The Government has been increasingly concerned at the resources devoted to the provision of material under the freedom of information legislation.

That campaign from two heavyweights of the Government clearly got under way earlier this year and-surprise, surprise-new regulations were introduced on 13 June 1985 by no less a person than the Deputy Prime Minister, who currently is also the Attorney-General, Mr Lionel Bowen.

Senator Haines —But not a reformist in any way, shape or form.

Senator DURACK —Well, Mr Bowen is trying to convince us that he is, will be or has been a great reforming Attorney-General.

Senator Robert Ray —Try comparing him with you and your record.

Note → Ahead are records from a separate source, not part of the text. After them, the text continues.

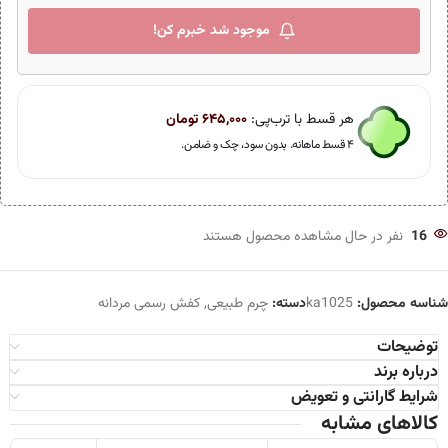
موجود شد خبرم کن!
هر قسط با ترب‌پی:
۶۴۵,۰۰۰
تومان
۴ قسط ماهانه. بدون سود، چک و ضامن.
16
نفر در حال مشاهده محصول هستند
شناسه محصول:
ka1025
دسته:
چرم طبیعی
,
کفش رسمی مردانه
توضیحات
درباره برند
شرایط گارانتی و تعویض
کالاهای مشابه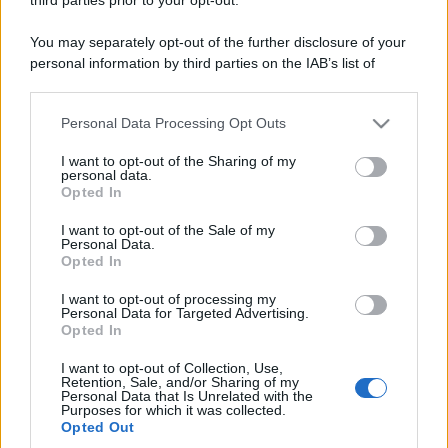
You may separately opt-out of the further disclosure of your
personal information by third parties on the IAB’s list of
downstream participants.
Personal Data Processing Opt Outs
This information may also be disclosed by us to third parties
on the IAB’s List of Downstream Participants that may further
I want to opt-out of the Sharing of my
disclose it to other third parties.
personal data.
Opted In
Please note that this website/app uses one or more Google
services and may gather and store information including but
I want to opt-out of the Sale of my
Personal Data.
not limited to your visit or usage behaviour. You may click to
Opted In
grant or deny consent to Google and its third-party tags to
use your data for below specified purposes in below Google
I want to opt-out of processing my
consent section.
Personal Data for Targeted Advertising.
Opted In
I want to opt-out of Collection, Use,
Retention, Sale, and/or Sharing of my
Personal Data that Is Unrelated with the
Purposes for which it was collected.
Opted Out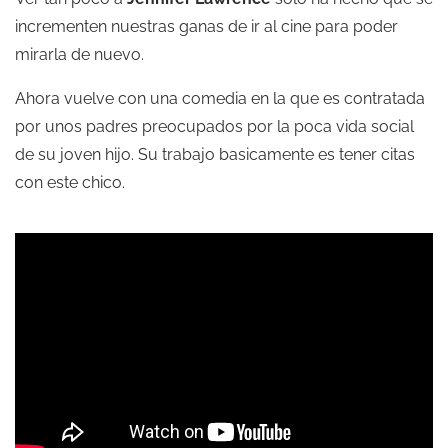
incrementen nuestras ganas de ir al cine para poder
mirarla de nuevo.
Ahora vuelve con una comedia en la que es contratada
por unos padres preocupados por la poca vida social
de su joven hijo. Su trabajo basicamente es tener citas
con este chico.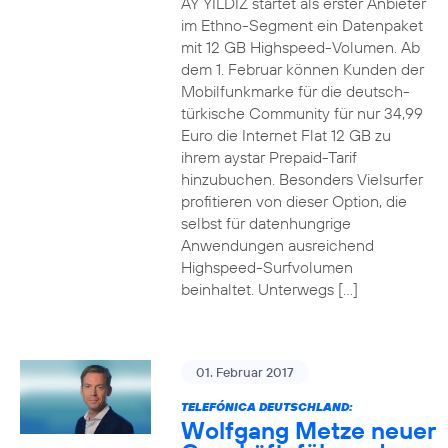
AY YILDIZ startet als erster Anbieter
im Ethno-Segment ein Datenpaket
mit 12 GB Highspeed-Volumen. Ab
dem 1. Februar können Kunden der
Mobilfunkmarke für die deutsch-
türkische Community für nur 34,99
Euro die Internet Flat 12 GB zu
ihrem aystar Prepaid-Tarif
hinzubuchen. Besonders Vielsurfer
profitieren von dieser Option, die
selbst für datenhungrige
Anwendungen ausreichend
Highspeed-Surfvolumen
beinhaltet. Unterwegs […]
01. Februar 2017
TELEFÓNICA DEUTSCHLAND:
Wolfgang Metze neuer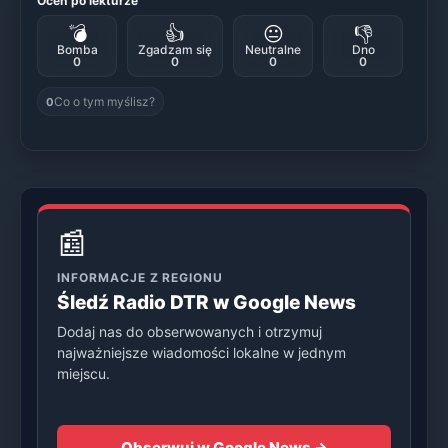
Oceń po lekturze
💣
👍
😐
👎
Bomba
Zgadzam się
Neutralne
Dno
0
0
0
0
Co o tym myślisz?
0
📰
INFORMACJE Z REGIONU
Śledź Radio DTR w Google News
Dodaj nas do obserwowanych i otrzymuj
najważniejsze wiadomości lokalne w jednym
miejscu.
Obserwuj w Google News →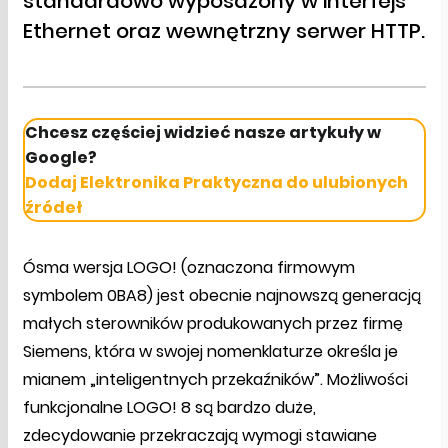
standardowo wyposażony w interfejs
Ethernet oraz wewnętrzny serwer HTTP.
Chcesz częściej widzieć nasze artykuły w
Google?
Dodaj Elektronika Praktyczna do ulubionych
źródeł
Ósma wersja LOGO! (oznaczona firmowym
symbolem 0BA8) jest obecnie najnowszą generacją
małych sterowników produkowanych przez firmę
Siemens, która w swojej nomenklaturze określa je
mianem „inteligentnych przekaźników”. Możliwości
funkcjonalne LOGO! 8 są bardzo duże,
zdecydowanie przekraczają wymogi stawiane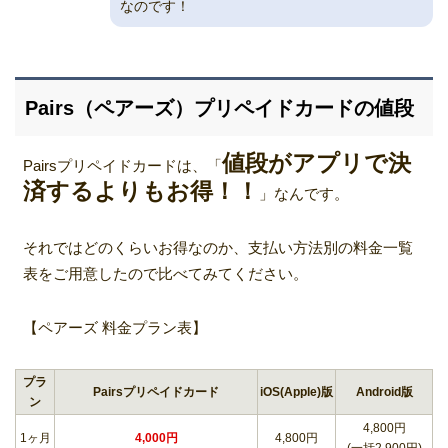
なのです！
Pairs（ペアーズ）プリペイドカードの値段
値段がアプリで決
Pairsプリペイドカードは、「
済するよりもお得！！
」なんです。
それではどのくらいお得なのか、支払い方法別の料金一覧
表をご用意したので比べてみてください。
【ペアーズ 料金プラン表】
プラ
Pairsプリペイドカード
iOS(Apple)版
Android版
ン
4,800円
1ヶ月
4,000円
4,800円
(一括2,900円)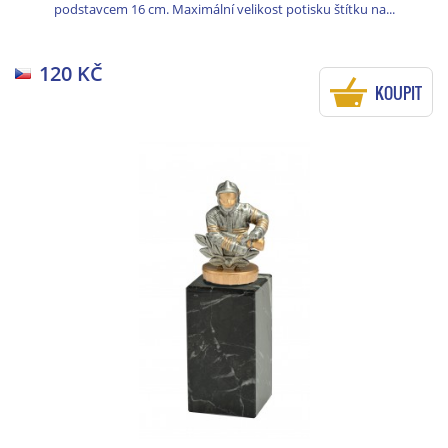
podstavcem 16 cm. Maximální velikost potisku štítku na...
120 KČ
KOUPIT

Senator DURACK —I will be very happy to have my record and his compared any day and any time, and Senator Ray can be the arbiter. I will accept even Senator Ray as the arbiter on that matter; it would be so easy to win. Mr Bowen's views on freedom of information have already been quoted by Senator Missen. He made the same pious statements about freedom of information and its importance, but as soon as his colleagues, the Treasurer and the Minister for Finance, cracked the whip he introduced regulations which took effect from 1 July this year, designed to choke off large numbers of Australians who have the right and otherwise would exercise the right under this freedom of information legislation but cannot, of course, afford the horrific and, in many cases, uncertain costs that they would incur. Senator Lewis is coming into the chamber at the moment. He can tell us what it might cost, and what it cost him, to get a simple document or documents under the Freedom of Information Act. Probably nobody in this chamber is better qualified than Senator Lewis to give an example of that.

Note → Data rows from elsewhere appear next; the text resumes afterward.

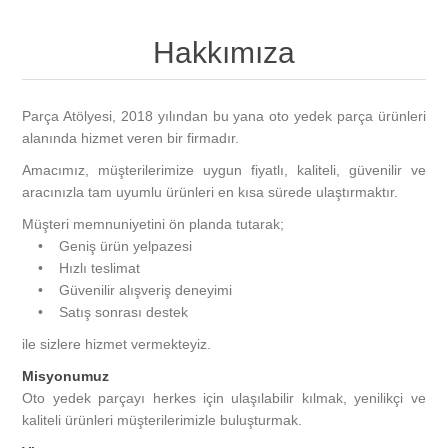
Hakkımıza
Parça Atölyesi, 2018 yılından bu yana oto yedek parça ürünleri
alanında hizmet veren bir firmadır.
Amacımız, müşterilerimize uygun fiyatlı, kaliteli, güvenilir ve
aracınızla tam uyumlu ürünleri en kısa sürede ulaştırmaktır.
Müşteri memnuniyetini ön planda tutarak;
• Geniş ürün yelpazesi
• Hızlı teslimat
• Güvenilir alışveriş deneyimi
• Satış sonrası destek
ile sizlere hizmet vermekteyiz.
Misyonumuz
Oto yedek parçayı herkes için ulaşılabilir kılmak, yenilikçi ve
kaliteli ürünleri müşterilerimizle buluşturmak.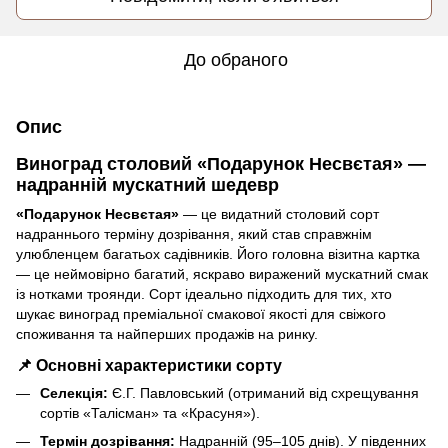
До обраного
Опис
Виноград столовий «Подарунок Несвєтая» —
надранній мускатний шедевр
«Подарунок Несвєтая»
— це видатний столовий сорт
надраннього терміну дозрівання, який став справжнім
улюбленцем багатьох садівників. Його головна візитна картка
— це неймовірно багатий, яскраво виражений мускатний смак
із нотками троянди. Сорт ідеально підходить для тих, хто
шукає виноград преміальної смакової якості для свіжого
споживання та найперших продажів на ринку.
📌 Основні характеристики сорту
Селекція:
Є.Г. Павловський (отриманий від схрещування
сортів «Талісман» та «Красуня»).
Термін дозрівання:
Надранній (95–105 днів). У південних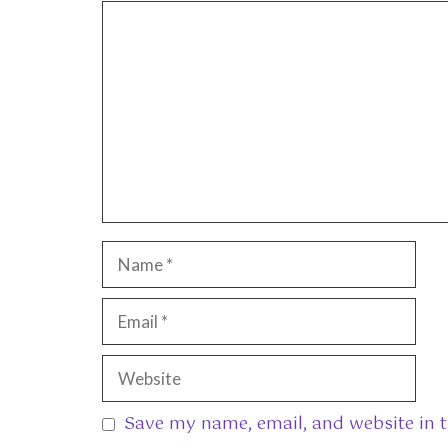
Comment
Name
Email
Website
Save my name, email, and website in t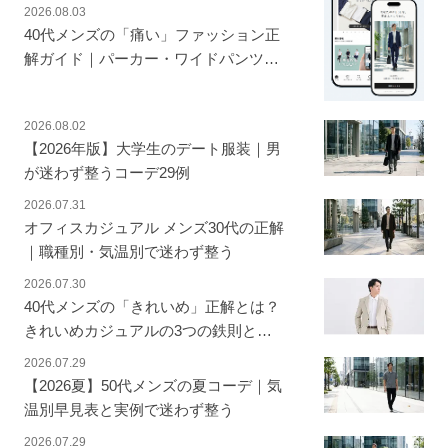
2026.08.03
40代メンズの「痛い」ファッション正
解ガイド｜パーカー・ワイドパンツの
脱ダサ基準【OK/NG表】
2026.08.02
【2026年版】大学生のデート服装｜男
が迷わず整うコーデ29例
2026.07.31
オフィスカジュアル メンズ30代の正解
｜職種別・気温別で迷わず整う
2026.07.30
40代メンズの「きれいめ」正解とは？
きれいめカジュアルの3つの鉄則とコ
ーデ実例
2026.07.29
【2026夏】50代メンズの夏コーデ｜気
温別早見表と実例で迷わず整う
2026.07.29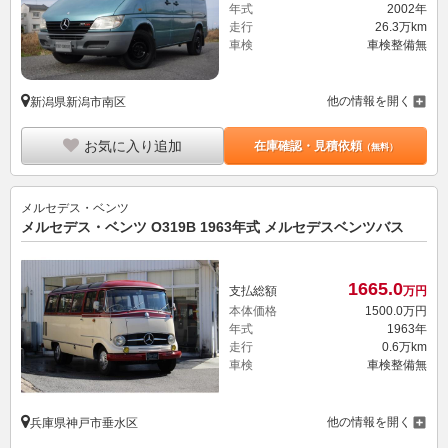
年式
2002年
走行
26.3万km
車検
車検整備無
他の情報を開く
新潟県新潟市南区
お気に入り追加
在庫確認・見積依頼
（無料）
メルセデス・ベンツ
メルセデス・ベンツ O319B 1963年式 メルセデスベンツバス
1665.
0
支払総額
万円
本体価格
1500.
0
万円
年式
1963年
走行
0.6万km
車検
車検整備無
他の情報を開く
兵庫県神戸市垂水区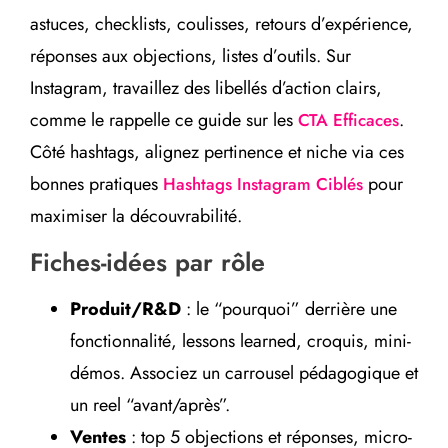
astuces, checklists, coulisses, retours d’expérience,
réponses aux objections, listes d’outils. Sur
Instagram, travaillez des libellés d’action clairs,
comme le rappelle ce guide sur les
.
CTA Efficaces
Côté hashtags, alignez pertinence et niche via ces
bonnes pratiques
pour
Hashtags Instagram Ciblés
maximiser la découvrabilité.
Fiches-idées par rôle
Produit/R&D
: le “pourquoi” derrière une
fonctionnalité, lessons learned, croquis, mini-
démos. Associez un carrousel pédagogique et
un reel “avant/après”.
Ventes
: top 5 objections et réponses, micro-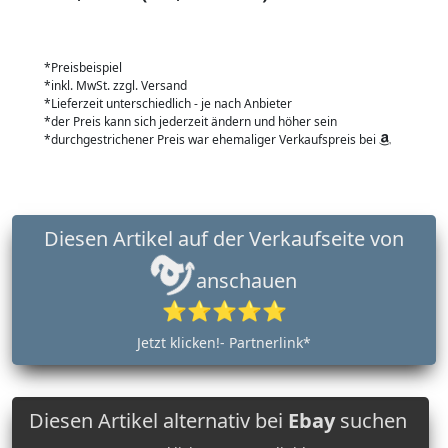
*Preisbeispiel
*inkl. MwSt. zzgl. Versand
*Lieferzeit unterschiedlich - je nach Anbieter
*der Preis kann sich jederzeit ändern und höher sein
*durchgestrichener Preis war ehemaliger Verkaufspreis bei
Diesen Artikel auf der Verkaufseite von
anschauen
⭐⭐⭐⭐⭐
Jetzt klicken!- Partnerlink*
Diesen Artikel alternativ bei
Ebay
suchen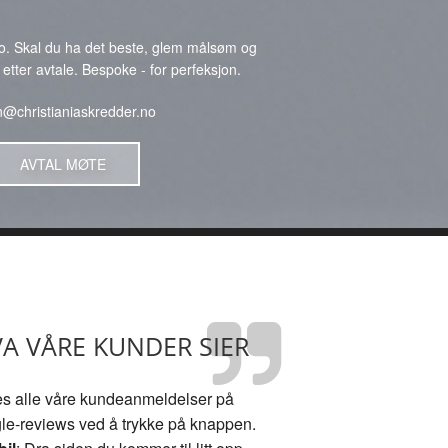
lo. Skal du ha det beste, glem målsøm og
ter avtale. Bespoke - for perfeksjon.
an@christianiaskredder.no
AVTAL MØTE
A VÅRE KUNDER SIER
s alle våre kundeanmeldelser på
le-reviews ved å trykke på knappen.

I think it has already been mentioned by interjection that Senator Evans was a member of the Senate committee which spent two years examining the original Bill I introduced and which, as I said, made many recommendations to improve the legislation, many of which were accepted by the Government of the day. That committee's report contained a couple of major recommendations on charging which I would like to read. One recommendation says:

Charges for the search and retrieval of information should be fixed on a single set hourly rate basis, with provision for the agency to waive or reduce any such charge if it deems it appropriate in the circumstances.

We can compare that with what the Government is now doing. There are a number of recommendations on this matter, but the only other one I wish to quote, which is highly relevant to the present situation, is the following:

(a) Normally charges levied under the Bill should not be required to be paid until an affirmative access decision has been made;

(b) Agencies should be entitled to require, where the anticipated fee chargeable exceeds $25, an advance deposit of 25% of the anticipated fee . . .

Senator Puplick —That was a recommendation that Senator Evans made.

Senator DURACK —Senator Puplick has already established by interjection, and again reminds me, that these were the recommendations of Senator Evans-on his own admission-when he was shadow Attorney-General, I think. He was certainly the then Opposition spokesman on these matters. What a record of hypocrisy we have here. Not only Senator Evanse but also Mr Bowen and maybe Senator Button-I do not know whether he had anything to say about this--

Senator Button —Don't throw me in too.

Senator DURACK —I think he did have something to say about freedom of information. Actually, I have not taken the trouble to find out because I did not think Senator Button was interested enough to be in here. Senator Button certainly was a strong supporter of these matters when in opposition. No doubt he is now an enthusiastic supporter of the present change of heart of his leading colleagues. The Opposition is very pleased indeed to support this most worthwhile and important motion by Senator Missen to disallow the regulations. We congratulate him for taking that initiative.